Now I’m no fan of AGL – it is mainly a green rent-seeker these days determined to make a buck by pretending to go along with the climate change story while seeking out the most profitable (and guaranteed) ways of fleecing electricity consumers and taxpayers.
(No longer content with the RET, these green rent-seekers are now seeking the mother of all subsidies by urging state governments to conduct reverse auctions on contract for differences, which is just a cute way of distributing taxpayer money to electricity companies using renewable energy on a guaranteed basis with extremely high coupon rates.
Watch Victoria, in particular, as the Andrews government uses reverse auctions to distribute cash to renewable energy companies (in which industry super funds are heavily invested) all the time arguing efficiency and sustainability (my arse).)
But having said that, it is not the role of AGL to prop up the Alcoa aluminium smelter in Portland. For that matter, it was indefensible that electricity should have been subsidised to the smelter for two decades – it was just a case of blatant industry protection that would eventually end. Mind you, it is not the fault of the workers at the smelter and the longer the subsidy continued, the greater the adjustment costs of a closure of the smelter.
The timing of the end of the subsidy could not be worse as the impact of crazy green interventions on electricity prices really begins to kick in and the Hazelwood brown coal fired power station is about to close.
But industry minister, Greg Hunt, is completely off his trolley when he says: “I think it would be unthinkable for a major electricity company to consciously and deliberately force 2000 workers out of a job.”
It is not the role of AGL to do anything other than to act in the best interests of its shareholders and to do otherwise potentially violates the Corporations Act. (Officers and directors must act in the best interests of the company and shareholders.)

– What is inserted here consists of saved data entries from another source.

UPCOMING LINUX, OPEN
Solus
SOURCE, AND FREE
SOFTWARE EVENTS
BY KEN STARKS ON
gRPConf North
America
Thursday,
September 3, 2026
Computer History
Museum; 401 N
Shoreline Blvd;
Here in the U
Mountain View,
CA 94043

The idea that AGL would cut Alcoa a special electricity deal is completely fanciful; it also begs the question whether AGL would seek to recoup the poor return from the deal by charging other customers more.

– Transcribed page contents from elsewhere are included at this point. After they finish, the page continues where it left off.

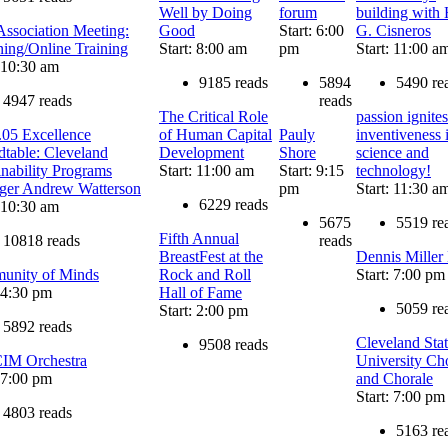
Well by Doing
forum
building with
ssociation Meeting:
Good
Start: 6:00
G. Cisneros
ning/Online Training
Start: 8:00 am
pm
Start: 11:00 a
: 10:30 am
9185 reads
5894
5490 re
4947 reads
reads
The Critical Role
passion ignites
.05 Excellence
of Human Capital
Pauly
inventiveness 
table: Cleveland
Development
Shore
science and
inability Programs
Start: 11:00 am
Start: 9:15
technology!
ger Andrew Watterson
pm
Start: 11:30 a
6229 reads
: 10:30 am
5675
5519 re
Fifth Annual
10818 reads
reads
BreastFest at the
Dennis Miller
unity of Minds
Rock and Roll
Start: 7:00 pm
: 4:30 pm
Hall of Fame
5059 re
Start: 2:00 pm
5892 reads
Cleveland Sta
9508 reads
IM Orchestra
University Ch
: 7:00 pm
and Chorale
Start: 7:00 pm
4803 reads
5163 re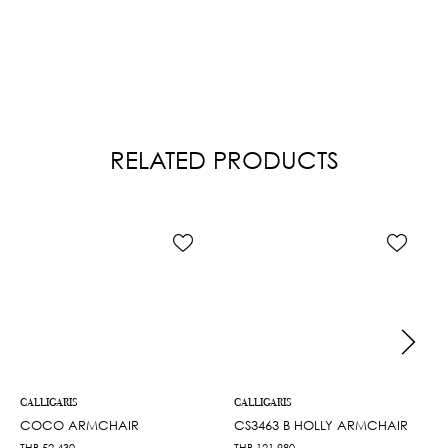
RELATED PRODUCTS
CALLIGARIS
CALLIGARIS
COCO ARMCHAIR
CS3463 B HOLLY ARMCHAIR
THB
52,430
THB
121,980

You really wonder about the Turnbull government when you have numpties like Hunt making such a fatuous remark.
(In terms of the future of Portland, Boyne Island and other aluminium smelters in Australia, the outlook is grim. Smelters are being build in the west of China with cost of production half or less what is obtainable here. It is really only a matter of time, although the green energy policies will have hastened the demise of these smelters. But of course this is really what the Greens and Labor and probably the Liberals really want. We will easily meet out emissions reduction target by the process of deindustrialisation.)

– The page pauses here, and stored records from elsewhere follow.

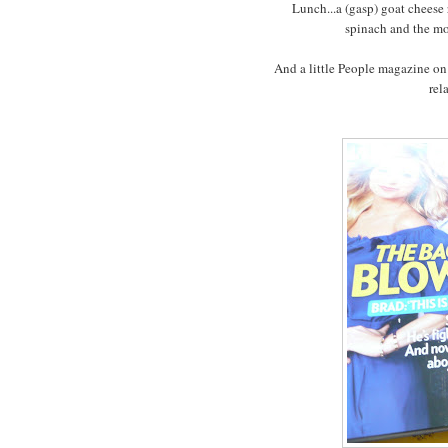
Lunch...a (gasp) goat cheese 
spinach and the mo
And a little People magazine on
rel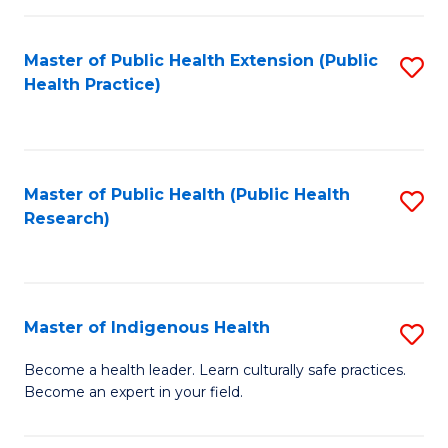
C
Fa
Master of Public Health Extension (Public
S
Health Practice)
to
C
Fa
Master of Public Health (Public Health
S
Research)
to
C
Fa
Master of Indigenous Health
S
M
Become a health leader. Learn culturally safe practices.
Become an expert in your field.
of
I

Energy giant AGL has defended its power supply negotiations for the Alcoa aluminium smelter in Victoria’s Portland as thousands of regional jobs hang in the balance.
With the state and federal government lobbying the power company to strike a fair supply deal so the smelter can stay open, AGL this morning rejected the future of the Alcoa smelter was in its hands.
Alcoa has been offered a $230 million bailout by the state and federal governments after a blackout savaged its manufacturing production.
Alcoa will also need a competitive power deal to stay open after its 20-year-old electricity supply agreement, which included a generous government subsidy, expired in November.
The Australian reported this morning that AGL had been warned it risked damaging its reputation with the public and government if it failed to strike a fair-priced power deal that would keep open the smelter and support 2000 regional jobs.
Industry minster Greg Hunt and Premier Daniel Andrews have both spoken to AGL chief executive Andrew Vesey, arguing a deal would be in AGL’s interests.
AGL hit back at criticisms of its negotiations with Alcoa, arguing it was working “in good faith” and noted it was not the only supplier that could provide energy to the smelter.
“AGL has not been the historical energy supplier to the smelter and is not the only available energy supplier that could provide a contract to the smelter. Therefore, it is incorrect to portray the electricity negotiations with AGL as central to the future of the Portland smelter,” the company said in a statement this morning.
AGL said it had a contract with Alcoa that was due to commence in October 2016 but Alcoa chose to terminate the contract in August.
“AGL is mindful of the need to avoid imposing additional costs on its other customers when entering any new contracts,” the company said.
“The absence of a coal closure rule, which signals well in advance when coal plants will close, means that the sudden closure of plants like Hazelwood can have a dramatic impact on the electricity market.
“ AGL and Alcoa were close to reaching terms when the Hazelwood closure announcement was made. Despite the disruption to electricity forward markets caused by the Hazelwood closure, AGL has continued to work in good faith towards a contracting arrangement which is in the best interests of both Alcoa and AGL. These discussions are ongoing.”
Mr Hunt said yesterday: “I think it would be unthinkable for a major electricity company to consciously and deliberately force 2000 workers out of a job.”